Variations in policy wording and uncertainty over the applicability of pandemic or disease clauses naturally led to the refusal by insurers of a substantial number of claims.

As a result, in May 2020, the FCA brought a test case (FCA v Arch Insurance (UK) Ltd and others [2020] EWHC 2448 (Comm)) on the basis of a representative sample of BI polices. The case was complex and focused on the specific wording of a number of different clauses to determine, among other issues, whether the Covid-19 outbreak could be considered a 'disease' that gave rise to cover, and whether general closures of businesses and reduction in footfall due to lockdowns, local or national, gave rise to cover for 'prevention of access' or 'hindrance' of business. The High Court also considered whether cover could be reduced on the basis that takings would have been limited in any event by the effects of the pandemic, or whether the reduction should be compared to 'normal' business activity pre-Covid.

Whilst some of the uncertainty was resolved by the High Court judgment in September 2020, certain key issues were sufficiently contested that the Court gave leave to the parties to appeal to the Supreme Court, which they did. In January 2021 the Supreme Court found in favour of policyholders regarding the majority of the remaining issues, a result which was deemed by many to have over-stretched the strict, literal interpretation of the contracts in question in order to be more favourable to business owners.

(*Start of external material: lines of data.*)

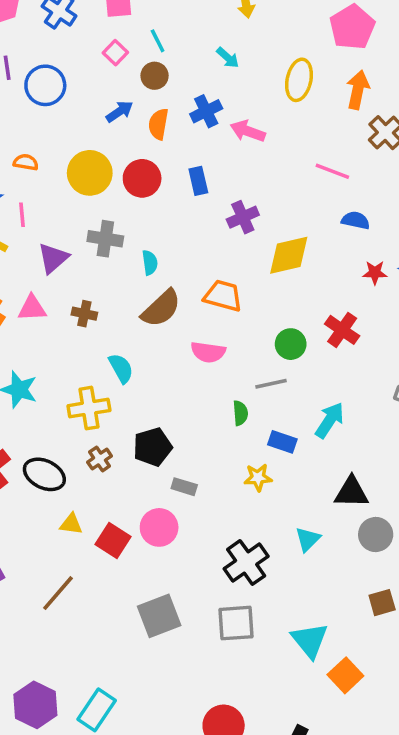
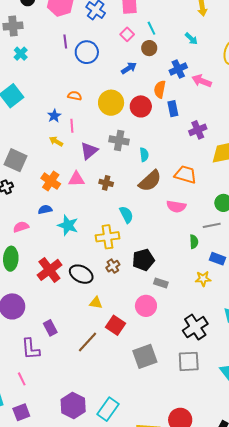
orange semicircle: (158, 124) -> (160, 89), moved
red square: (113, 541) -> (115, 325), moved

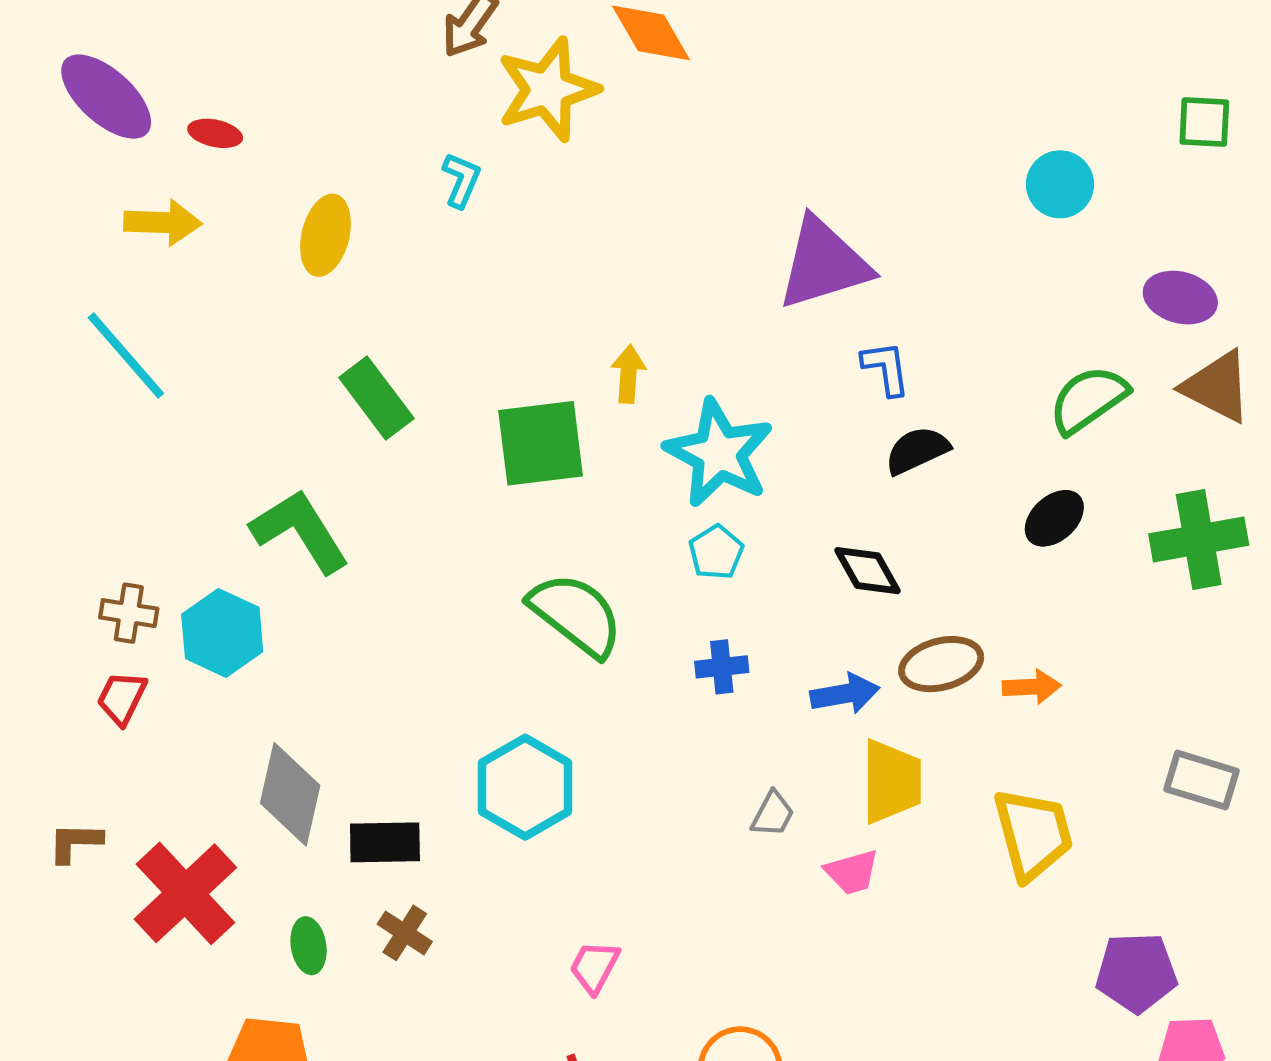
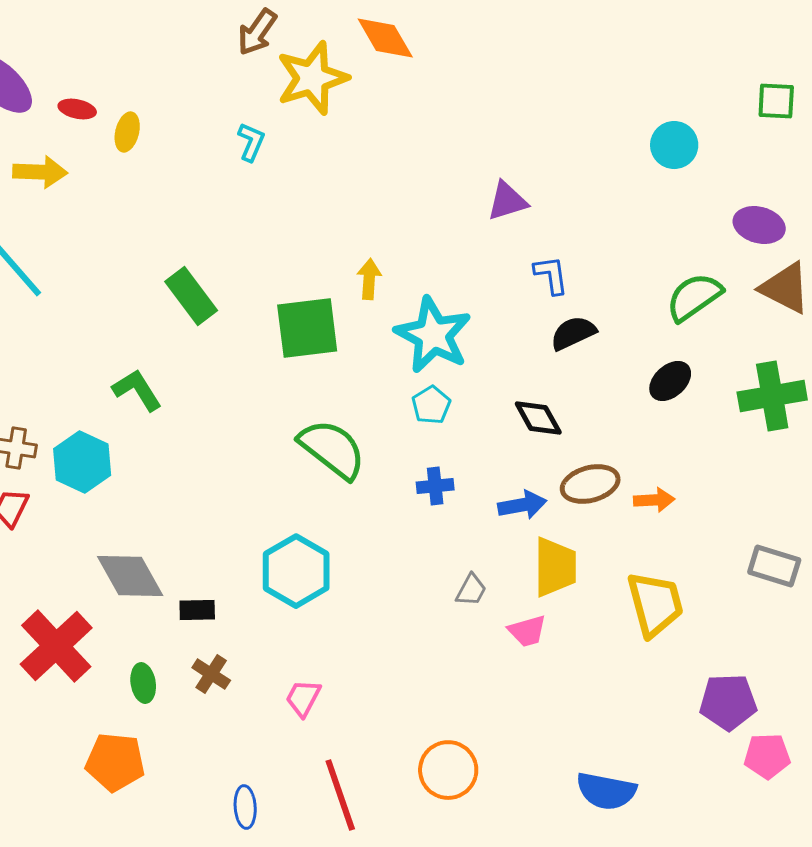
yellow ellipse: (326, 235) -> (127, 132), moved, size x0.7
purple triangle: (824, 264) -> (507, 201), size x0.6
green L-shape: (300, 531) -> (137, 390), size x0.7
gray diamond: (290, 794) -> (130, 576), turned -42
black rectangle: (385, 842) -> (197, 610), size x0.7
pink trapezoid: (594, 967) -> (303, 698), moved

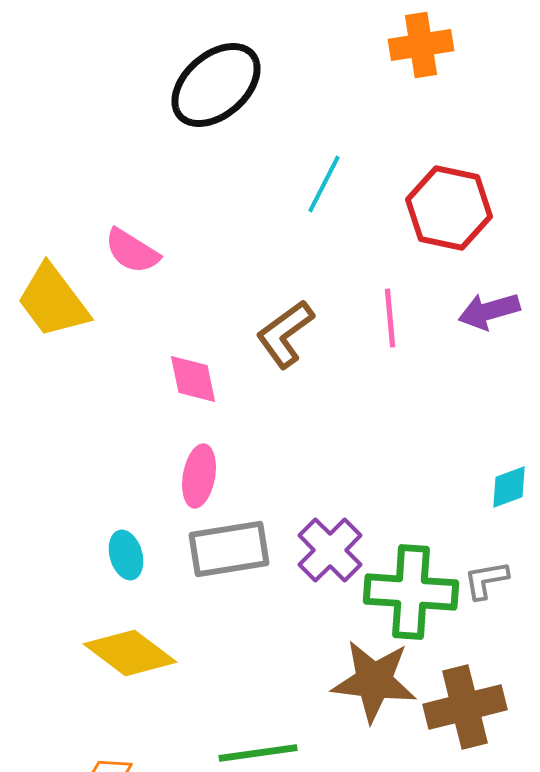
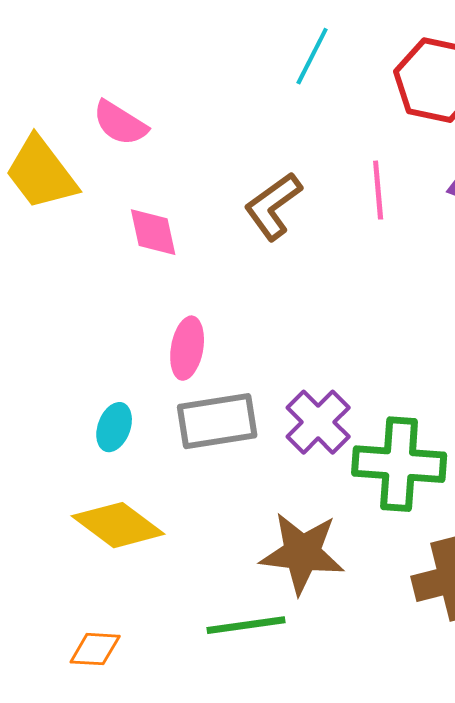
pink diamond: (193, 379) -> (153, 232), moved
cyan ellipse: (126, 555) -> (114, 427), turned 36
brown star: (374, 681) -> (302, 553), moved

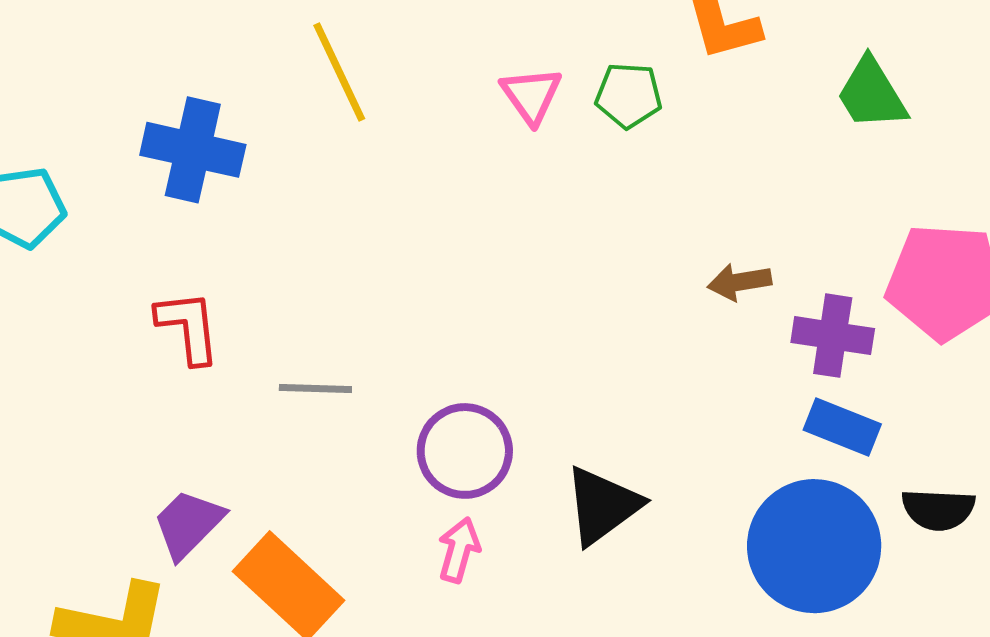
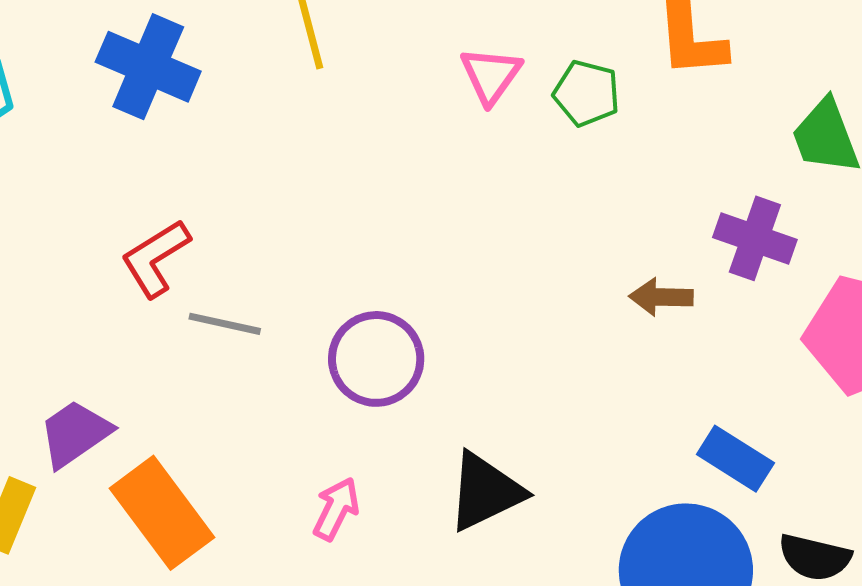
red L-shape: (188, 327) -> (156, 258), moved, turned -126
purple cross: (833, 336) -> (755, 238), moved
purple circle: (465, 451) -> (376, 359), moved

Whilst in the short term this is good for businesses which have been hard hit by the pandemic, it may result in higher premiums and the reduced availability of this kind of cover in the future as insurance companies seek to tighten their policy wording.

Following the judgment, insurers and policyholders alike have been waiting for more detailed Declarations of the Supreme Court (the Declarations) in respect of individual policy wording and the evidence necessary to prove a valid claim to be published which finally occurred on 14 July 2021.  The Declarations have now been published on the FCA's website: https://www.fca.org.uk/publication/corporate/bi-insurance-test-case-supreme-court-declarations.pdf.

At the same time, the FCA also published:

  • A table - giving guidance on the Declarations for the most common policy types, arranged by policy type; and
  • A table - setting out the outcome of the case and key paragraphs of the High Court and Supreme Court judgments according to policy type in the representative sample of 21 policy wordings. The intention of this table is to provide a starting point to highlight the overall conclusions on coverage, causation and "trends" or "other circumstances" clauses and certain key paragraphs of the judgments by policy type.

Navigating the Declarations is a complex process and you will need a copy of the FCA's "Business Interruption Insurance Test Case: Representative Sample of Policy Wordings" as published on 9 June 2020 - [https://www.fca.org.uk/publication/corporate/bi-insurance-test-case-representative-sample-of-policy-wordings-9-june.pdf] - close to hand to interpret the same. This gives a list of the different policy types taken forward for the test case and confirms the relevant wording at issue in each policy.

The FCA is of the view that the Supreme Court order and the publishing of the Declarations marks the final resolution of the test case. It reiterates on its website that insurers should not include the period between 17 June 2020 and the final resolution of the test case when relying on any time limits within which policyholders must make claims. They further maintain that brokers should assist policyholders with the swift resolution of their claims and even suggest that they immediately notify their clients if they reasonably consider that they have a claim with reasonable prospects of success.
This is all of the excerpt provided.